- _ABOUT THIS TASK_
Retype the records below exactly as they appear, but leave out any pictures.

Segment Open

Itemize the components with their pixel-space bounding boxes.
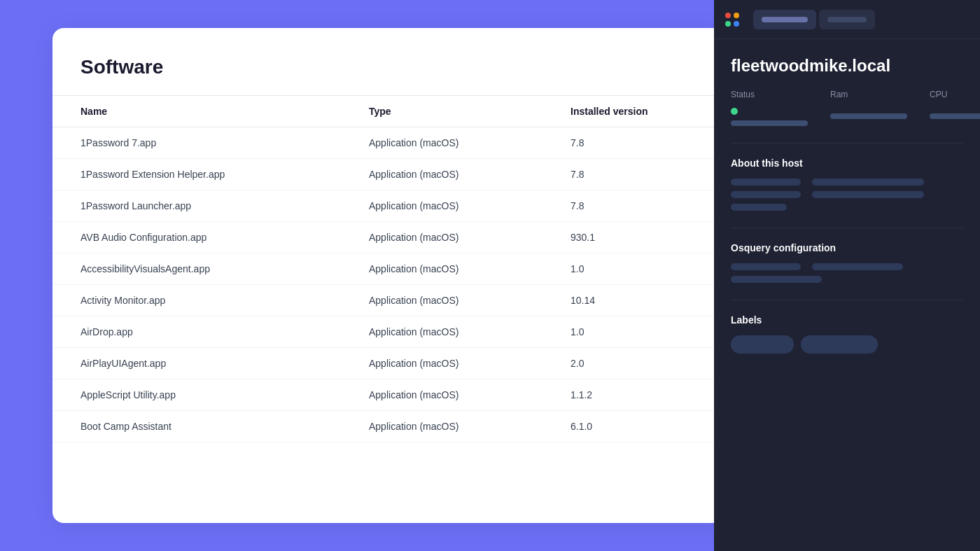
col-version-header: Installed version bbox=[556, 96, 724, 127]
nav-bar bbox=[714, 0, 980, 39]
tab-inactive[interactable] bbox=[819, 10, 875, 29]
ram-bar bbox=[830, 113, 907, 119]
row-version-cell: 10.14 bbox=[556, 285, 724, 316]
osquery-bars bbox=[731, 263, 963, 283]
row-version-cell: 7.8 bbox=[556, 127, 724, 159]
software-card: Software Name Type Installed version 1Pa… bbox=[52, 28, 724, 523]
row-name-cell: AppleScript Utility.app bbox=[52, 379, 355, 411]
row-name-cell: 1Password Extension Helper.app bbox=[52, 159, 355, 190]
cpu-label: CPU bbox=[930, 90, 980, 99]
info-bar-2b bbox=[812, 191, 924, 198]
logo-dot-blue bbox=[734, 21, 739, 27]
status-label: Status bbox=[731, 90, 808, 99]
osquery-bar-1a bbox=[731, 263, 801, 270]
osquery-bar-2a bbox=[731, 276, 822, 283]
tab-active-bar bbox=[762, 17, 808, 22]
status-bar bbox=[731, 120, 808, 126]
row-name-cell: AirPlayUIAgent.app bbox=[52, 348, 355, 379]
info-row-3 bbox=[731, 204, 963, 211]
osquery-heading: Osquery configuration bbox=[731, 242, 963, 253]
nav-tabs bbox=[753, 10, 875, 29]
row-version-cell: 1.0 bbox=[556, 316, 724, 348]
row-type-cell: Application (macOS) bbox=[355, 348, 556, 379]
osquery-section: Osquery configuration bbox=[731, 242, 963, 283]
row-version-cell: 1.1.2 bbox=[556, 379, 724, 411]
info-bar-1b bbox=[812, 179, 924, 186]
table-row[interactable]: Boot Camp AssistantApplication (macOS)6.… bbox=[52, 411, 724, 442]
software-table: Name Type Installed version 1Password 7.… bbox=[52, 95, 724, 442]
host-name: fleetwoodmike.local bbox=[731, 56, 963, 76]
info-bar-1a bbox=[731, 179, 801, 186]
labels-section: Labels bbox=[731, 314, 963, 354]
labels-heading: Labels bbox=[731, 314, 963, 326]
row-version-cell: 930.1 bbox=[556, 222, 724, 253]
logo-dot-green bbox=[725, 21, 731, 27]
info-row-2 bbox=[731, 191, 963, 198]
tab-inactive-bar bbox=[827, 17, 867, 22]
ram-stat: Ram bbox=[830, 90, 907, 119]
row-name-cell: 1Password 7.app bbox=[52, 127, 355, 159]
table-row[interactable]: 1Password 7.appApplication (macOS)7.8 bbox=[52, 127, 724, 159]
logo-dot-orange bbox=[734, 13, 739, 18]
about-heading: About this host bbox=[731, 158, 963, 169]
table-row[interactable]: 1Password Launcher.appApplication (macOS… bbox=[52, 190, 724, 222]
cpu-stat: CPU bbox=[930, 90, 980, 119]
row-name-cell: AccessibilityVisualsAgent.app bbox=[52, 253, 355, 285]
col-name-header: Name bbox=[52, 96, 355, 127]
row-type-cell: Application (macOS) bbox=[355, 159, 556, 190]
nav-logo bbox=[725, 13, 739, 27]
row-type-cell: Application (macOS) bbox=[355, 253, 556, 285]
table-row[interactable]: 1Password Extension Helper.appApplicatio… bbox=[52, 159, 724, 190]
row-type-cell: Application (macOS) bbox=[355, 190, 556, 222]
page-title: Software bbox=[52, 56, 724, 95]
divider-2 bbox=[731, 228, 963, 228]
table-row[interactable]: Activity Monitor.appApplication (macOS)1… bbox=[52, 285, 724, 316]
divider-3 bbox=[731, 300, 963, 300]
row-type-cell: Application (macOS) bbox=[355, 285, 556, 316]
row-type-cell: Application (macOS) bbox=[355, 316, 556, 348]
row-name-cell: Boot Camp Assistant bbox=[52, 411, 355, 442]
info-row-1 bbox=[731, 179, 963, 186]
row-type-cell: Application (macOS) bbox=[355, 127, 556, 159]
row-version-cell: 7.8 bbox=[556, 190, 724, 222]
status-stat: Status bbox=[731, 90, 808, 126]
label-pill-2 bbox=[801, 335, 878, 354]
tab-active[interactable] bbox=[753, 10, 816, 29]
table-header-row: Name Type Installed version bbox=[52, 96, 724, 127]
table-row[interactable]: AVB Audio Configuration.appApplication (… bbox=[52, 222, 724, 253]
row-name-cell: 1Password Launcher.app bbox=[52, 190, 355, 222]
labels-bars bbox=[731, 335, 963, 354]
info-bar-2a bbox=[731, 191, 801, 198]
status-dot bbox=[731, 108, 738, 115]
table-row[interactable]: AirDrop.appApplication (macOS)1.0 bbox=[52, 316, 724, 348]
row-type-cell: Application (macOS) bbox=[355, 379, 556, 411]
row-name-cell: AVB Audio Configuration.app bbox=[52, 222, 355, 253]
stats-row: Status Ram CPU bbox=[731, 90, 963, 126]
right-panel: fleetwoodmike.local Status Ram CPU About… bbox=[714, 0, 980, 551]
label-pill-1 bbox=[731, 335, 794, 354]
divider-1 bbox=[731, 143, 963, 144]
row-version-cell: 2.0 bbox=[556, 348, 724, 379]
row-version-cell: 6.1.0 bbox=[556, 411, 724, 442]
table-row[interactable]: AirPlayUIAgent.appApplication (macOS)2.0 bbox=[52, 348, 724, 379]
row-type-cell: Application (macOS) bbox=[355, 411, 556, 442]
ram-label: Ram bbox=[830, 90, 907, 99]
logo-dot-red bbox=[725, 13, 731, 18]
col-type-header: Type bbox=[355, 96, 556, 127]
about-info-grid bbox=[731, 179, 963, 211]
cpu-bar bbox=[930, 113, 980, 119]
osquery-row-2 bbox=[731, 276, 963, 283]
row-name-cell: Activity Monitor.app bbox=[52, 285, 355, 316]
osquery-bar-1b bbox=[812, 263, 903, 270]
row-type-cell: Application (macOS) bbox=[355, 222, 556, 253]
table-row[interactable]: AccessibilityVisualsAgent.appApplication… bbox=[52, 253, 724, 285]
osquery-row-1 bbox=[731, 263, 963, 270]
row-version-cell: 1.0 bbox=[556, 253, 724, 285]
row-name-cell: AirDrop.app bbox=[52, 316, 355, 348]
panel-content: fleetwoodmike.local Status Ram CPU About… bbox=[714, 39, 980, 370]
info-bar-3a bbox=[731, 204, 787, 211]
table-row[interactable]: AppleScript Utility.appApplication (macO… bbox=[52, 379, 724, 411]
row-version-cell: 7.8 bbox=[556, 159, 724, 190]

Segment Closed

- _FINAL ANSWER_
Itemize the components with their pixel-space bounding boxes.
col-version-header: Installed version bbox=[556, 96, 724, 127]
nav-bar bbox=[714, 0, 980, 39]
tab-inactive[interactable] bbox=[819, 10, 875, 29]
ram-bar bbox=[830, 113, 907, 119]
row-version-cell: 10.14 bbox=[556, 285, 724, 316]
osquery-bars bbox=[731, 263, 963, 283]
row-version-cell: 7.8 bbox=[556, 127, 724, 159]
software-card: Software Name Type Installed version 1Pa… bbox=[52, 28, 724, 523]
row-name-cell: AppleScript Utility.app bbox=[52, 379, 355, 411]
row-name-cell: 1Password Extension Helper.app bbox=[52, 159, 355, 190]
cpu-label: CPU bbox=[930, 90, 980, 99]
info-bar-2b bbox=[812, 191, 924, 198]
logo-dot-blue bbox=[734, 21, 739, 27]
status-label: Status bbox=[731, 90, 808, 99]
osquery-bar-1a bbox=[731, 263, 801, 270]
osquery-bar-2a bbox=[731, 276, 822, 283]
tab-active-bar bbox=[762, 17, 808, 22]
status-bar bbox=[731, 120, 808, 126]
row-name-cell: AirPlayUIAgent.app bbox=[52, 348, 355, 379]
info-row-3 bbox=[731, 204, 963, 211]
osquery-heading: Osquery configuration bbox=[731, 242, 963, 253]
nav-tabs bbox=[753, 10, 875, 29]
row-version-cell: 1.0 bbox=[556, 316, 724, 348]
row-type-cell: Application (macOS) bbox=[355, 348, 556, 379]
osquery-section: Osquery configuration bbox=[731, 242, 963, 283]
row-version-cell: 1.1.2 bbox=[556, 379, 724, 411]
info-bar-1b bbox=[812, 179, 924, 186]
table-row[interactable]: Boot Camp AssistantApplication (macOS)6.… bbox=[52, 411, 724, 442]
software-table: Name Type Installed version 1Password 7.… bbox=[52, 95, 724, 442]
host-name: fleetwoodmike.local bbox=[731, 56, 963, 76]
info-bar-1a bbox=[731, 179, 801, 186]
labels-section: Labels bbox=[731, 314, 963, 354]
labels-heading: Labels bbox=[731, 314, 963, 326]
row-version-cell: 930.1 bbox=[556, 222, 724, 253]
logo-dot-green bbox=[725, 21, 731, 27]
info-row-2 bbox=[731, 191, 963, 198]
tab-inactive-bar bbox=[827, 17, 867, 22]
ram-stat: Ram bbox=[830, 90, 907, 119]
row-name-cell: 1Password 7.app bbox=[52, 127, 355, 159]
table-row[interactable]: 1Password 7.appApplication (macOS)7.8 bbox=[52, 127, 724, 159]
logo-dot-orange bbox=[734, 13, 739, 18]
about-heading: About this host bbox=[731, 158, 963, 169]
table-row[interactable]: 1Password Launcher.appApplication (macOS… bbox=[52, 190, 724, 222]
cpu-stat: CPU bbox=[930, 90, 980, 119]
row-name-cell: AccessibilityVisualsAgent.app bbox=[52, 253, 355, 285]
col-name-header: Name bbox=[52, 96, 355, 127]
row-type-cell: Application (macOS) bbox=[355, 159, 556, 190]
nav-logo bbox=[725, 13, 739, 27]
row-type-cell: Application (macOS) bbox=[355, 253, 556, 285]
table-row[interactable]: 1Password Extension Helper.appApplicatio… bbox=[52, 159, 724, 190]
row-type-cell: Application (macOS) bbox=[355, 190, 556, 222]
page-title: Software bbox=[52, 56, 724, 95]
divider-2 bbox=[731, 228, 963, 228]
table-row[interactable]: Activity Monitor.appApplication (macOS)1… bbox=[52, 285, 724, 316]
divider-3 bbox=[731, 300, 963, 300]
row-type-cell: Application (macOS) bbox=[355, 285, 556, 316]
row-type-cell: Application (macOS) bbox=[355, 316, 556, 348]
row-name-cell: Boot Camp Assistant bbox=[52, 411, 355, 442]
info-row-1 bbox=[731, 179, 963, 186]
row-type-cell: Application (macOS) bbox=[355, 127, 556, 159]
row-version-cell: 7.8 bbox=[556, 190, 724, 222]
status-stat: Status bbox=[731, 90, 808, 126]
label-pill-2 bbox=[801, 335, 878, 354]
tab-active[interactable] bbox=[753, 10, 816, 29]
table-header-row: Name Type Installed version bbox=[52, 96, 724, 127]
table-row[interactable]: AVB Audio Configuration.appApplication (… bbox=[52, 222, 724, 253]
row-name-cell: 1Password Launcher.app bbox=[52, 190, 355, 222]
labels-bars bbox=[731, 335, 963, 354]
info-bar-2a bbox=[731, 191, 801, 198]
status-dot bbox=[731, 108, 738, 115]
table-row[interactable]: AirDrop.appApplication (macOS)1.0 bbox=[52, 316, 724, 348]
row-type-cell: Application (macOS) bbox=[355, 379, 556, 411]
row-name-cell: AVB Audio Configuration.app bbox=[52, 222, 355, 253]
stats-row: Status Ram CPU bbox=[731, 90, 963, 126]
right-panel: fleetwoodmike.local Status Ram CPU About… bbox=[714, 0, 980, 551]
label-pill-1 bbox=[731, 335, 794, 354]
divider-1 bbox=[731, 143, 963, 144]
row-version-cell: 2.0 bbox=[556, 348, 724, 379]
row-version-cell: 6.1.0 bbox=[556, 411, 724, 442]
table-row[interactable]: AirPlayUIAgent.appApplication (macOS)2.0 bbox=[52, 348, 724, 379]
row-type-cell: Application (macOS) bbox=[355, 411, 556, 442]
ram-label: Ram bbox=[830, 90, 907, 99]
logo-dot-red bbox=[725, 13, 731, 18]
col-type-header: Type bbox=[355, 96, 556, 127]
about-info-grid bbox=[731, 179, 963, 211]
cpu-bar bbox=[930, 113, 980, 119]
osquery-row-2 bbox=[731, 276, 963, 283]
row-name-cell: Activity Monitor.app bbox=[52, 285, 355, 316]
osquery-bar-1b bbox=[812, 263, 903, 270]
row-type-cell: Application (macOS) bbox=[355, 222, 556, 253]
table-row[interactable]: AccessibilityVisualsAgent.appApplication… bbox=[52, 253, 724, 285]
osquery-row-1 bbox=[731, 263, 963, 270]
row-version-cell: 1.0 bbox=[556, 253, 724, 285]
row-name-cell: AirDrop.app bbox=[52, 316, 355, 348]
panel-content: fleetwoodmike.local Status Ram CPU About… bbox=[714, 39, 980, 370]
info-bar-3a bbox=[731, 204, 787, 211]
table-row[interactable]: AppleScript Utility.appApplication (macO… bbox=[52, 379, 724, 411]
row-version-cell: 7.8 bbox=[556, 159, 724, 190]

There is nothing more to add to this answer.